Fintech. Accordingly, the positive and negative beliefs of using Fintech will result in perceived benefits and risks respectively that lead to their overall perception and evaluation of Fintech. Also, (Abramova & Böhme 2016) studied bitcoin acceptance among banking customers using valence model variables “benefit-risk framework”. They used three dimensions of perceived benefit (i.e.

seamless transaction, security and control, and decentralization), and four dimensions of perceived risk (i.e. financial loss, legal risk, operational risk, and adoption risk). Their results revealed that:

users have substantial concerns regarding the use of cryptocurrencies due to value fluctuations, and fewer potentials of financial losses and protection from security breaches.

Based on this notion, this study will examine specific benefits and risk factors to explain customers’ behavioural evaluation based on their experience of Fintech usage drawn from prior studies. The result would be an overall behavioural consumer appraisal of Fintech (i.e. overall consumer evaluation of perceived benefit and risk), leading to the Fintech continuance willingness to use. Consistent with the net valence perspective and Expectancy confirmation theory, this study introduces a framework of benefit and risk factors related to the Fintech usage evaluation through integrating the positive and negative factors, customer satisfaction, loyalty and behavioural intention.
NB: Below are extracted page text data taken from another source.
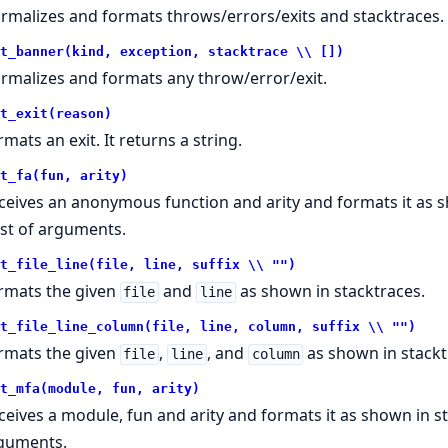
rmalizes and formats throws/errors/exits and stacktraces.
t_banner(kind, exception, stacktrace \\ [])
rmalizes and formats any throw/error/exit.
t_exit(reason)
rmats an exit. It returns a string.
t_fa(fun, arity)
ceives an anonymous function and arity and formats it as s
list of arguments.
t_file_line(file, line, suffix \\ "")
rmats the given
and
as shown in stacktraces.
file
line
t_file_line_column(file, line, column, suffix \\ "")
rmats the given
,
, and
as shown in stackt
file
line
column
t_mfa(module, fun, arity)
ceives a module, fun and arity and formats it as shown in sta
guments.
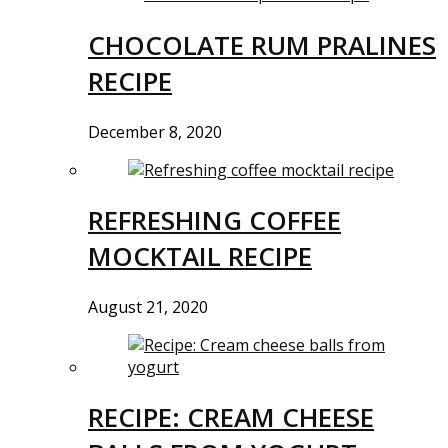
CHOCOLATE RUM PRALINES
RECIPE
December 8, 2020
REFRESHING COFFEE
MOCKTAIL RECIPE
August 21, 2020
RECIPE: CREAM CHEESE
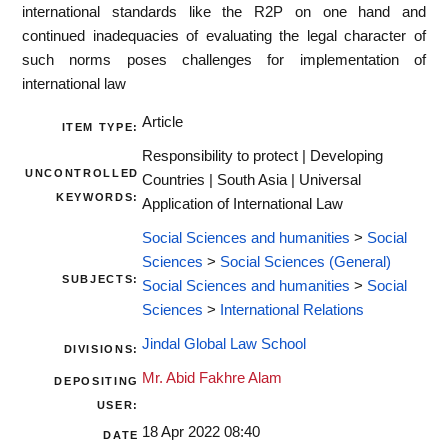
international standards like the R2P on one hand and
continued inadequacies of evaluating the legal character of
such norms poses challenges for implementation of
international law
Article
ITEM TYPE:
Responsibility to protect | Developing
UNCONTROLLED
Countries | South Asia | Universal
KEYWORDS:
Application of International Law
Social Sciences and humanities
>
Social
Sciences
>
Social Sciences (General)
SUBJECTS:
Social Sciences and humanities
>
Social
Sciences
>
International Relations
Jindal Global Law School
DIVISIONS:
Mr. Abid Fakhre Alam
DEPOSITING
USER:
18 Apr 2022 08:40
DATE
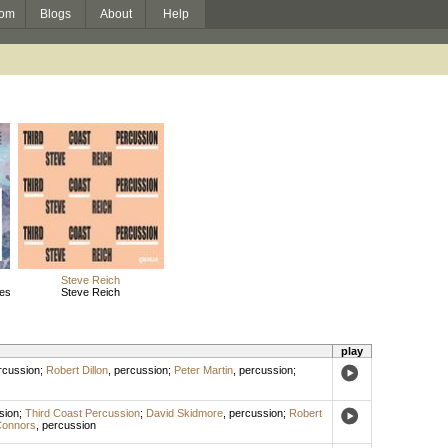
om
Blogs
About
Help
Steve Reich
des
Steve Reich
play
rcussion
;
Robert Dillon
,
percussion
;
Peter Martin
,
percussion
;
sion
;
Third Coast Percussion
;
David Skidmore
,
percussion
;
Robert
Connors
,
percussion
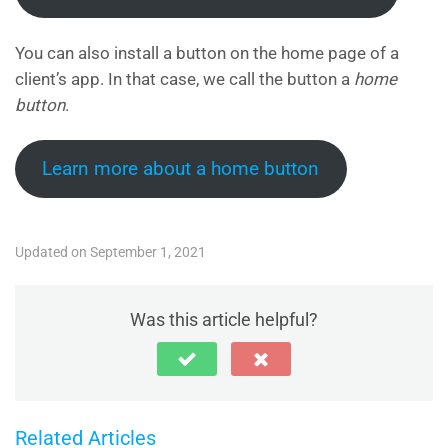
You can also install a button on the home page of a
client’s app. In that case, we call the button a
home
button
.
Learn more about a home button
Updated on September 1, 2021
Was this article helpful?
Related Articles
After the extensive and in-depth review of the literature and empirical studies presented in chapter two on Fintech. A new model that has not been tested before in the context of Fintech is being proposed in this study based on the extended version of the valence framework considering the ECT perspective; that links customer prior experience (positive and negative) and firm financial performance. Based on (Andaleeb et al. 2016), a service provider’s success depends on customer overall evaluation of service experience and overall customer satisfaction. The proposed study will present a holistic model to advance Fintech studies by integrating positive and negative factors

that influence customer experience of Fintech usage, customer satisfaction, level of familiarity, loyalty, reuse intention and financial performance.